- Born: 26 August 1920 Port Talbot, Wales
- Died: 30 March 1992 (aged 71)
- Education: Cardiff University (BA); University of Wales Trinity Saint David (PhD);
- Occupation: Radio presenter
- Employer: BBC
- Spouse: Perrie Hopkin Morris

= Alun Williams =

Welsh radio presenter

David Alun Williams, OBE (26 August 1920 – 30 March 1992) was a Welsh radio presenter who became one of the best known voices on BBC radio when he commentated on events such as the Coronation in 1953 and sports events including rugby, swimming and the Olympic Games.

==Life and career==
Alun Williams was born in Port Talbot, South Wales, the son of a Presbyterian minister. He was educated at Llandeilo Grammar School, Pontypridd Grammar School and University College, Cardiff. He then served in the Royal Navy, rising from ordinary seaman to become an intelligence officer serving in the Far East.
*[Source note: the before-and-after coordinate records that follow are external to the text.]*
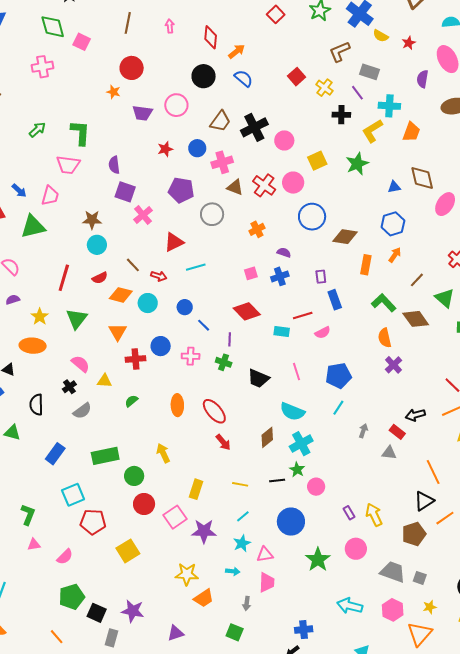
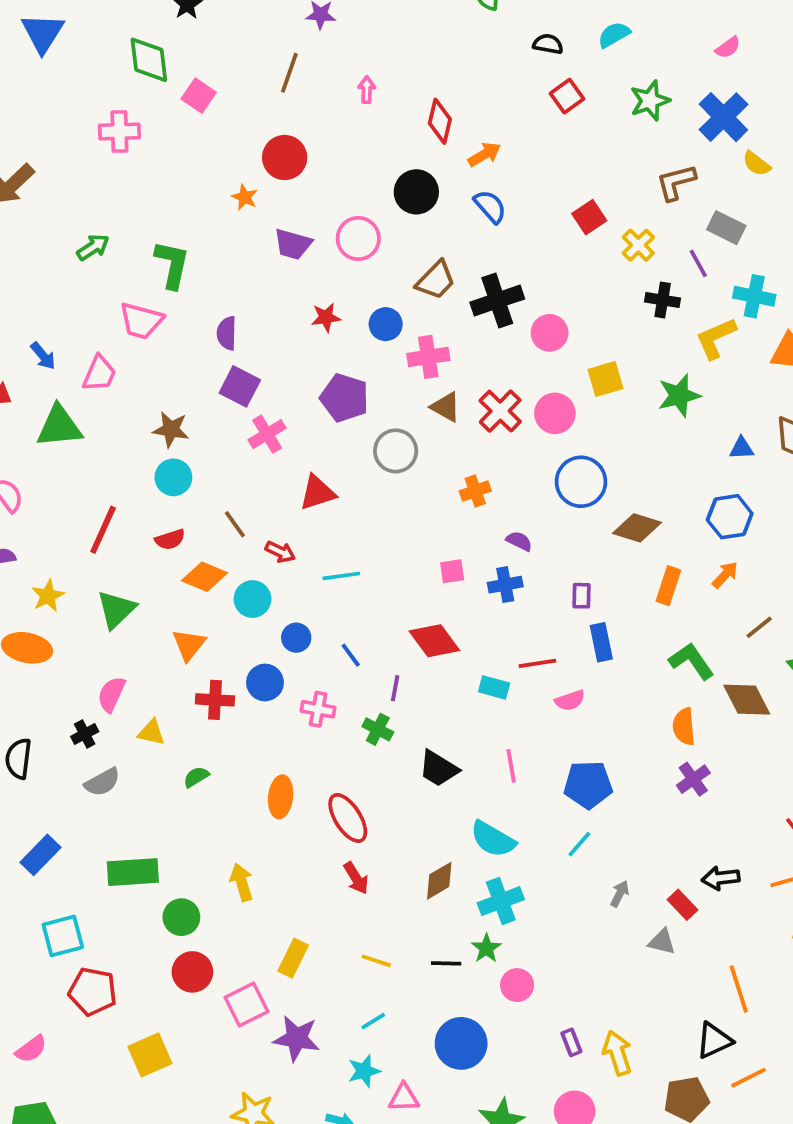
cyan line: (196, 267) -> (341, 576), moved
blue circle: (185, 307) -> (296, 638), moved
pink semicircle: (81, 364) -> (111, 694), turned -114

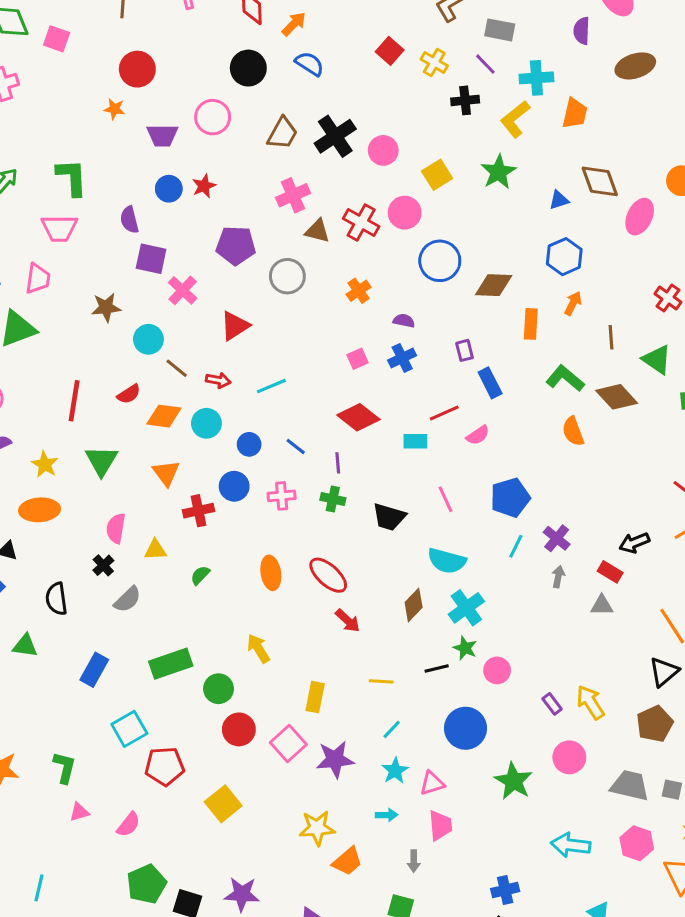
blue circle: (386, 324) -> (169, 189), moved
cyan circle: (173, 477) -> (148, 339), moved
brown line: (759, 627) -> (611, 337), turned -40
purple cross: (693, 779) -> (557, 538), moved

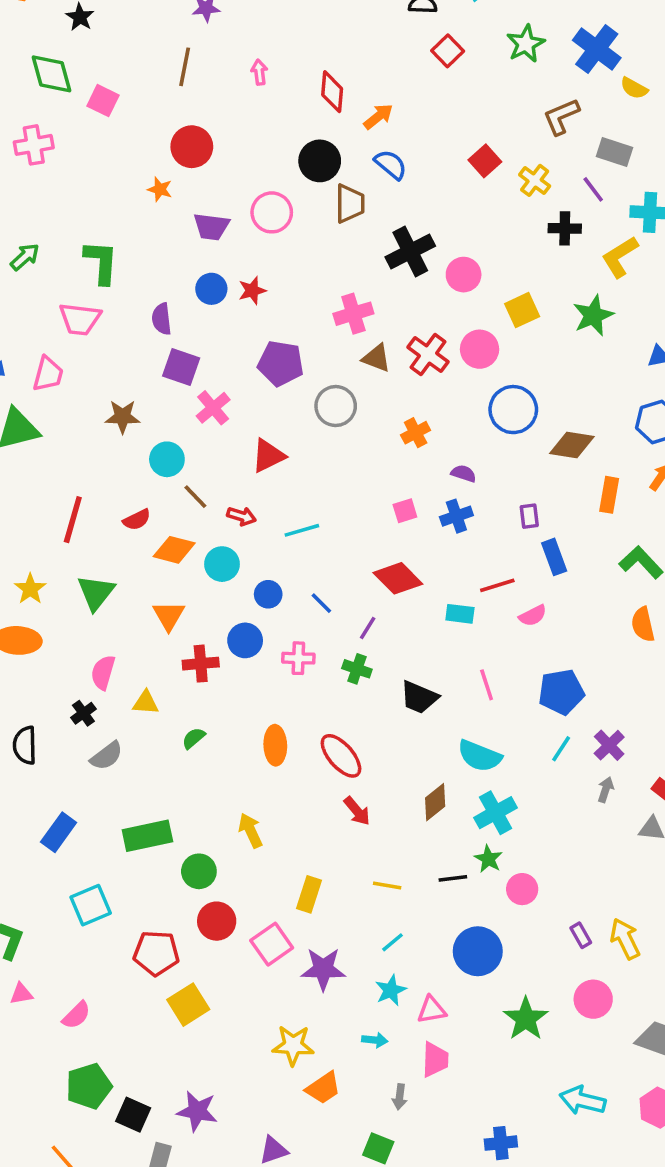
brown trapezoid: (282, 133) -> (350, 204), moved, turned -36
purple line: (338, 463) -> (368, 628), turned 30
red pentagon: (165, 766) -> (156, 953), moved

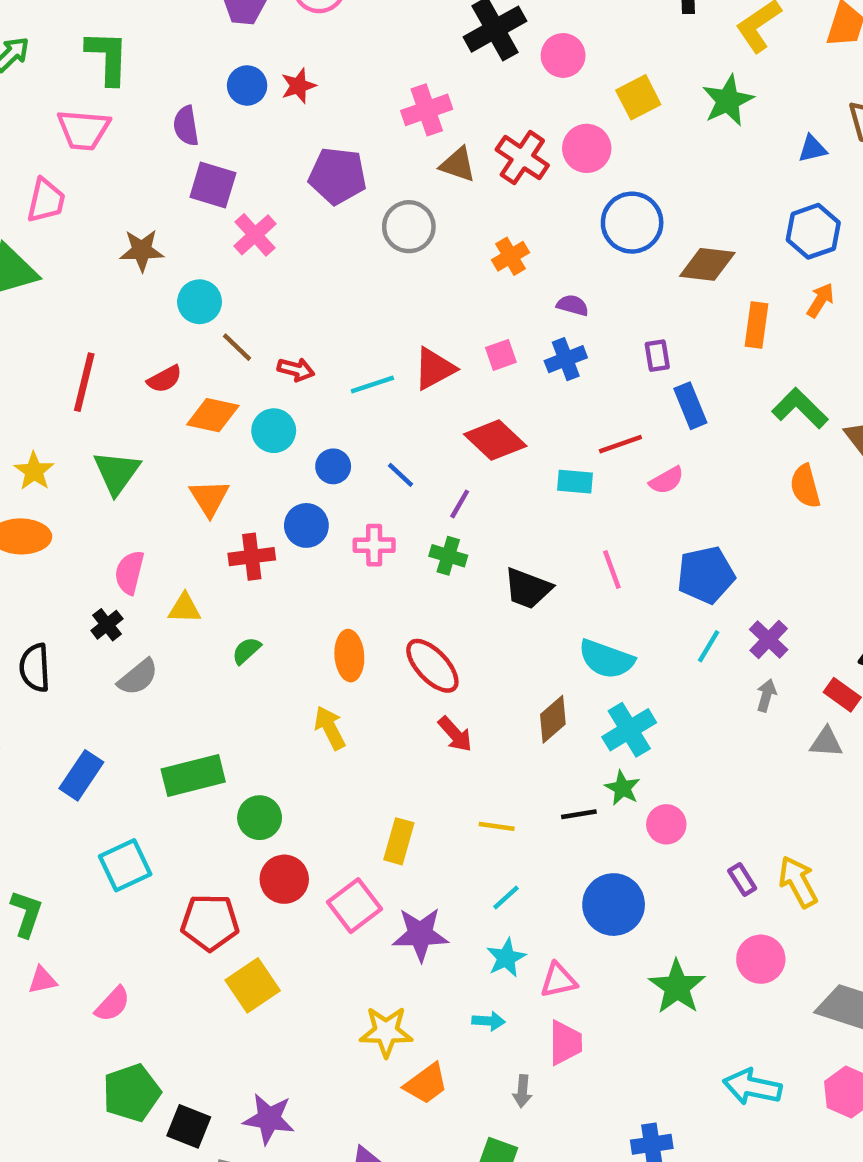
red triangle: (268, 456) -> (434, 369), moved
yellow arrow: (250, 830) -> (330, 728), moved

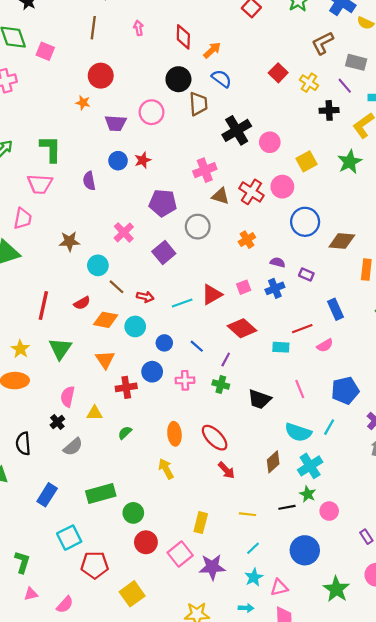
purple square: (213, 185) -> (164, 252), moved, turned 35
purple rectangle: (657, 356) -> (306, 274), moved, turned -56
cyan line: (709, 646) -> (329, 427), moved
red pentagon: (210, 922) -> (95, 565), moved

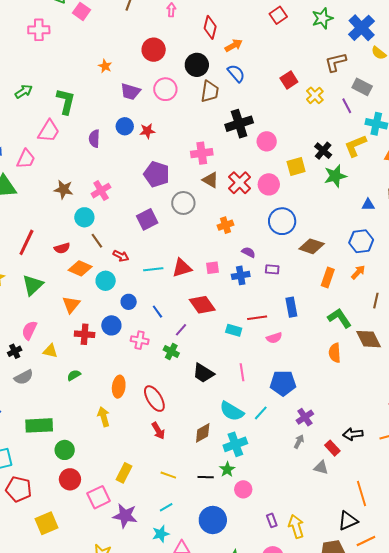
red circle: (101, 76) -> (154, 50), moved
black cross: (329, 110) -> (323, 151), moved, turned 30
pink trapezoid: (40, 184) -> (49, 131), turned -75
pink cross: (124, 232) -> (101, 191), moved
purple rectangle: (306, 274) -> (272, 269), turned -32

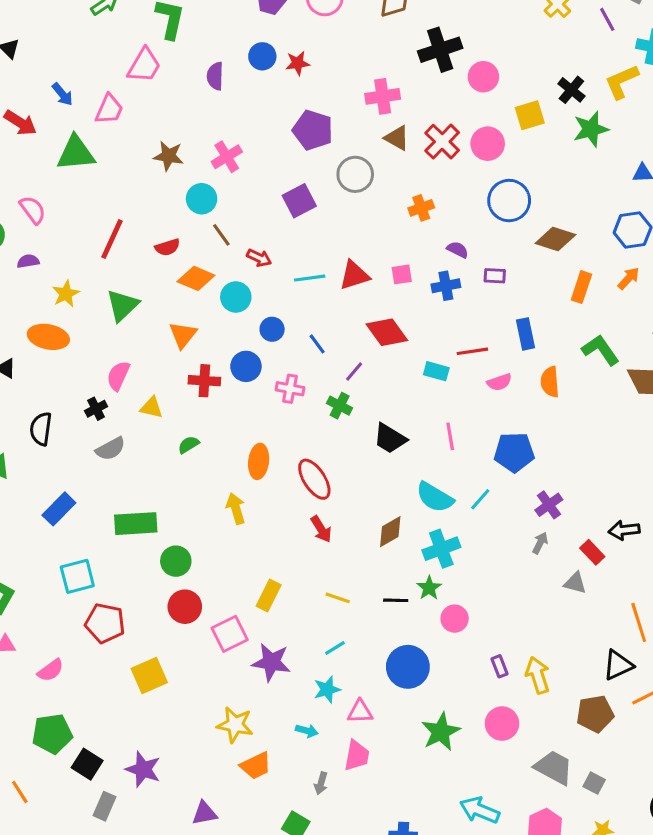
orange semicircle: (335, 353) -> (550, 382), moved

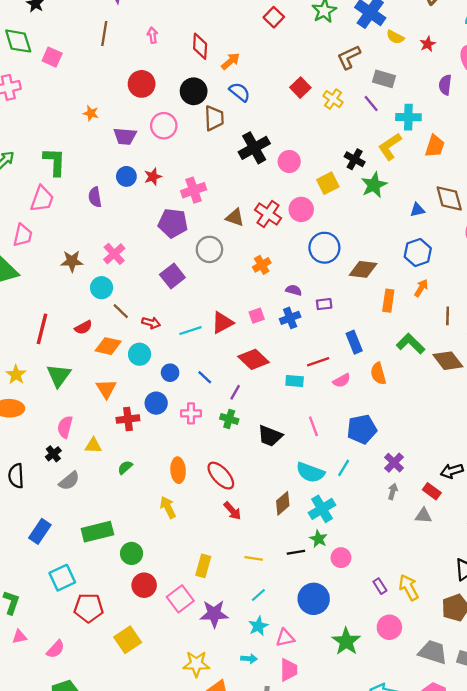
pink cross: (383, 96) -> (194, 190), moved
He began his broadcasting career when he was a student and after working as an outside broadcast assistant became a commentator for the BBC. He introduced many successful radio programmes in the 1950s including Welsh Rarebit and Workers' Playtime, and went on to present a number of long-running programmes in both English and Welsh on Radio Wales and Radio Cymru including Dewch am Dro, One Good Turn, On the Road, Monday Morning Miscellany, Alun yn Galw and Shw Mai Heno.

He was a familiar face on television in Wales and for many years was one of the presenters of Come Dancing.

He was a member of the Gorsedd with the pseudonym 'Crwydryn' (Wanderer) – a reference to the extensive travelling he undertook during his career, touring with the Welsh rugby team and British Lions, presenting Forces' Chance and covering the Olympic and Commonwealth Games.

He was made an officer of the Order of the British Empire (OBE) for services to broadcasting in the 1982 Birthday Honours.

He was married to Perrie Hopkin Morris, daughter of Liberal MP Sir Rhys Hopkin Morris and his wife Gwladys.